Les agriculteurs qui prennent leur retraite sont confrontés à un choix : chercher à transmettre leurs terres à un autre fermier de la famille, en acceptant éventuellement un prix inférieur à la valeur maximale, ou vendre au plus offrant sans se préoccuper de l’héritage de la terre. Les fermières qui prennent leur retraite devraient être heureuses au crépuscule de leur vie ; les citadins dont les pensions sont investies dans des terres agricoles sont satisfaits des perspectives à long terme de leurs fonds de retraite ; les sociétés d’accaparement des terres sont heureuses de prendre leur part, car la valeur des terres et les loyers ne cessent d’augmenter. Mais comment pouvons-nous espérer que les jeunes Canadiens envisagent de devenir fermiers ? La réalité incontournable est qu’aujourd’hui, il n’y a pas assez de jeunes fermières et fermiers. Les fermières et fermiers de moins de 35 ans ne représentent que 8 % de la population agricole, ce qui pose la question suivante : « Qui travaillera la terre à l’avenir ? » Qui cultivera notre nourriture ?

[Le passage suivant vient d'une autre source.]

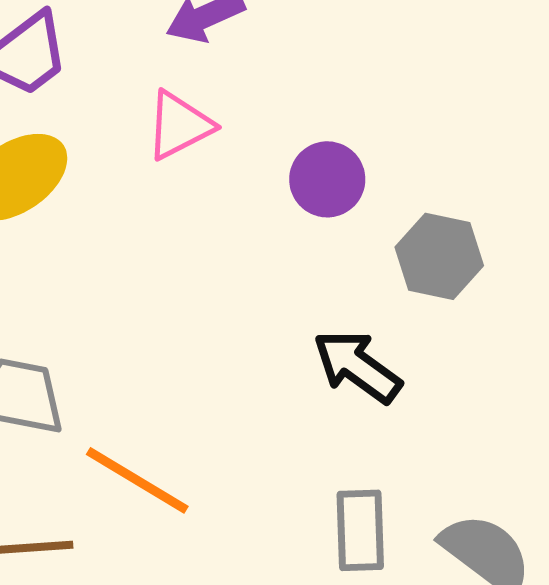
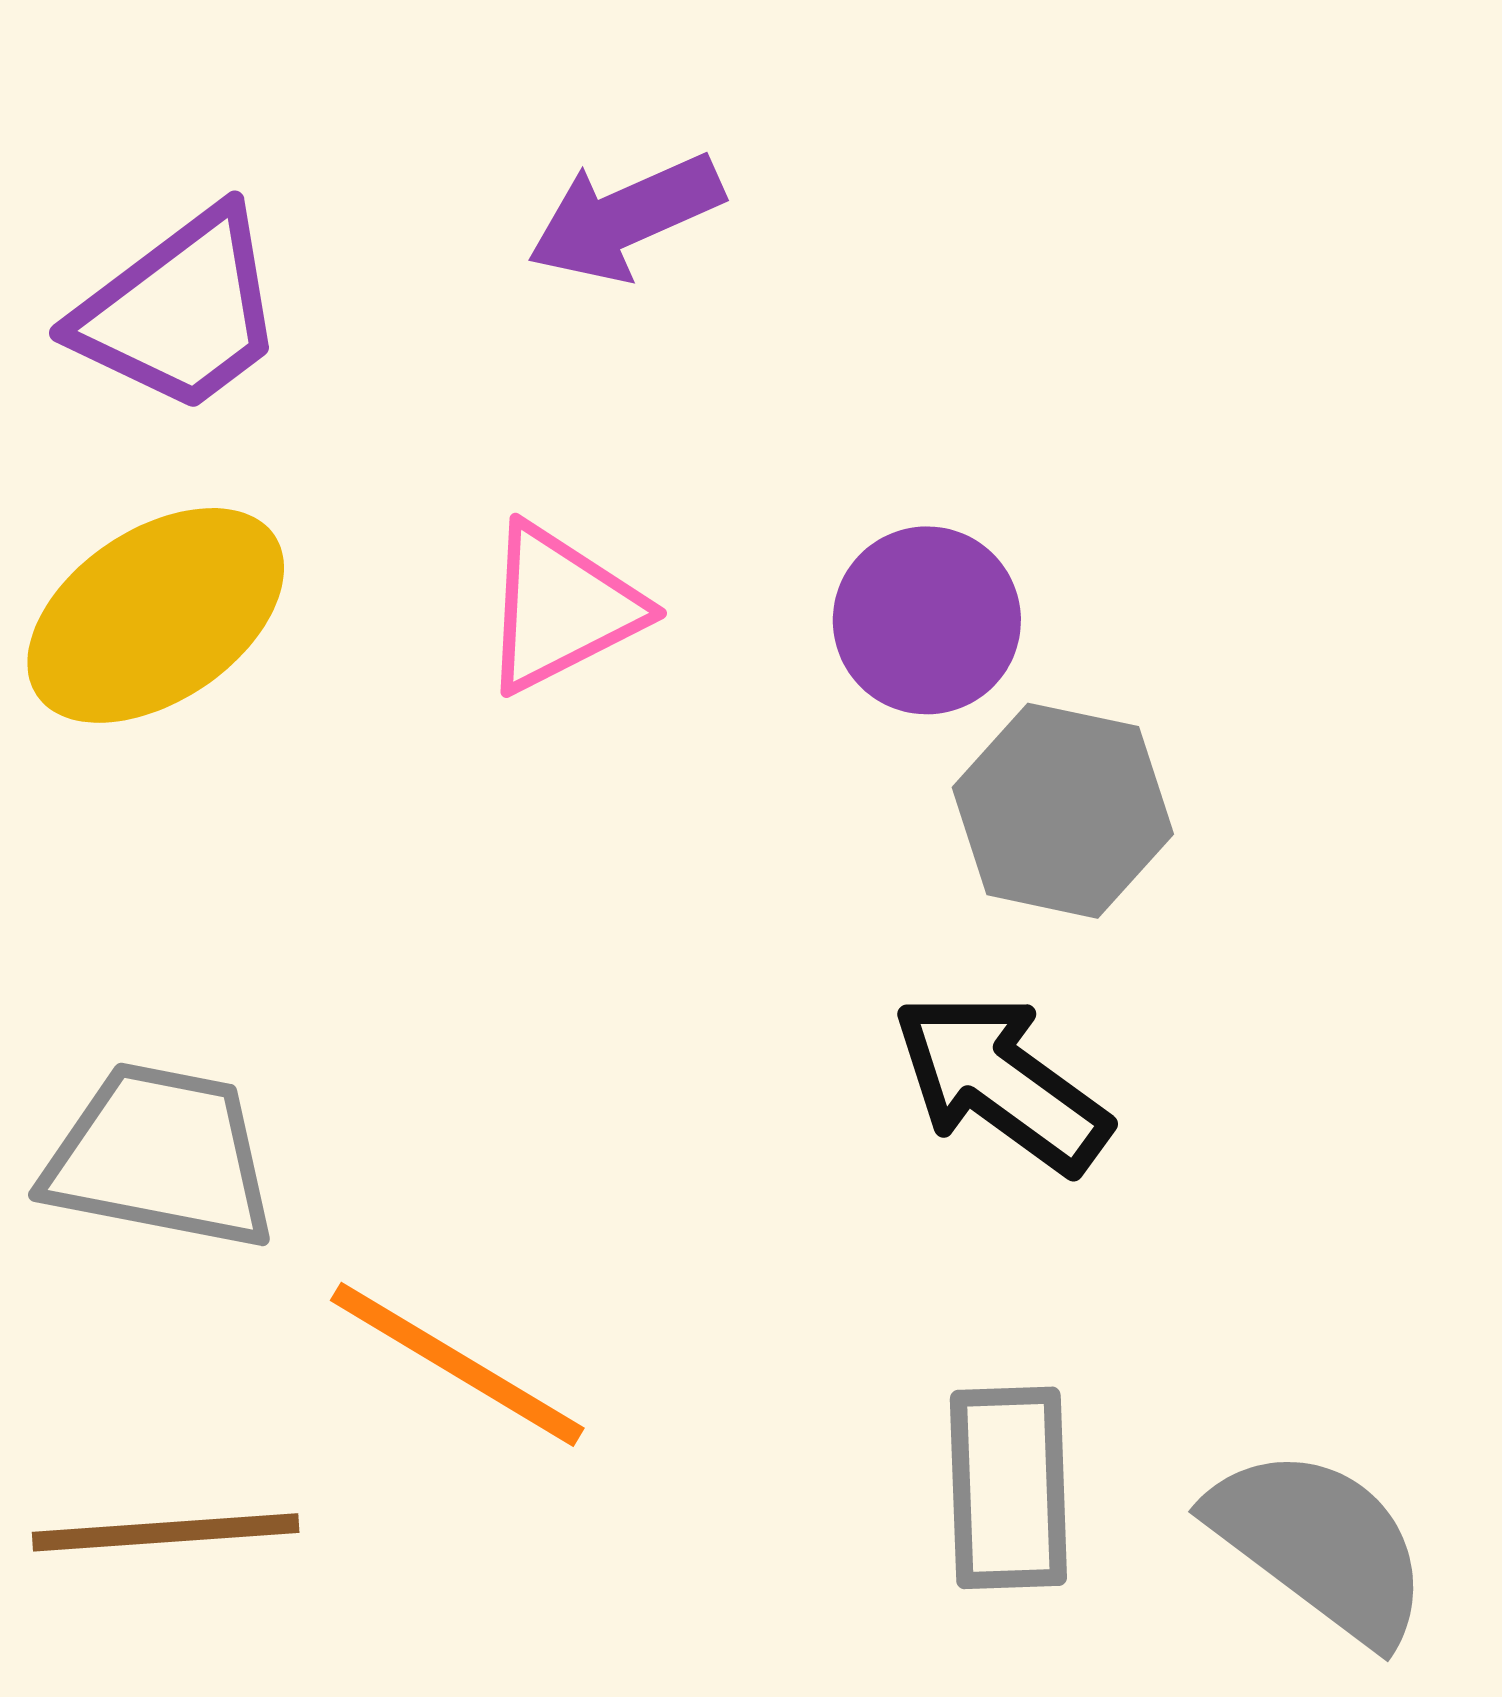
pink triangle: (179, 125) -> (561, 608), moved
gray hexagon: (439, 256) -> (1063, 811), moved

C’est là que la vision à long terme de la planification de la retraite semble avoir un angle mort. La spéculation sur les terres agricoles met déjà le coût des terres hors de portée de nombreux fermiers désireux de démarrer ou d’étendre leur exploitation, ce qui permet aux sociétés d’investissement disposant de millions de dollars de capitaux d’être encore mieux placées pour accroître leur patrimoine foncier. Si un plus grand nombre d’entre eux sont en mesure de générer des fonds d’investissement par le biais de REER, ce cycle se poursuivra. Alors que les politiques et les allègements fiscaux qui encouragent les Canadiens à planifier leur retraite de manière responsable sont essentiels, il y a un manque évident de planification pour la prochaine génération de fermières. Les exploitations familiales ont constitué l’épine dorsale de l’agriculture canadienne tout au long de notre histoire et, aujourd’hui, elles sont exclues du marché de l’actif le plus essentiel : la terre.

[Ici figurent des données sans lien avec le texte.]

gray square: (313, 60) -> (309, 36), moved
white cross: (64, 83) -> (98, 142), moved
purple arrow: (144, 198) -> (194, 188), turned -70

En l’absence d’un plan et de politiques garantissant que la prochaine génération de Canadiens pourra perpétuer notre fière tradition agricole, le seul avenir qui s’offre à l’agriculture canadienne est celui des exploitations agricoles les plus grandes et les plus complexes, éparpillées dans une prairie de plus en plus vide. Cet avenir n’est pas de bon augure pour la sécurité et la souveraineté alimentaires du Canada, et il n’est certainement pas prometteur pour les exploitations agricoles familiales. Ce n’est pas l’avenir que je souhaite pour le Canada.
Dans « L’apprentissage de Duddy Kravitz », Mordecai Richler a écrit : « Un homme sans terre n’est personne. Ne l’oubliez pas, Duddel ». Je me demande ce que le grand-père de Duddy dirait d’un fermiere qui n’a pas de terre ?
Matt Gehl, 28 ans, est membre du conseil d’administration de et exploite une ferme céréalière avec sa famille près de Regina.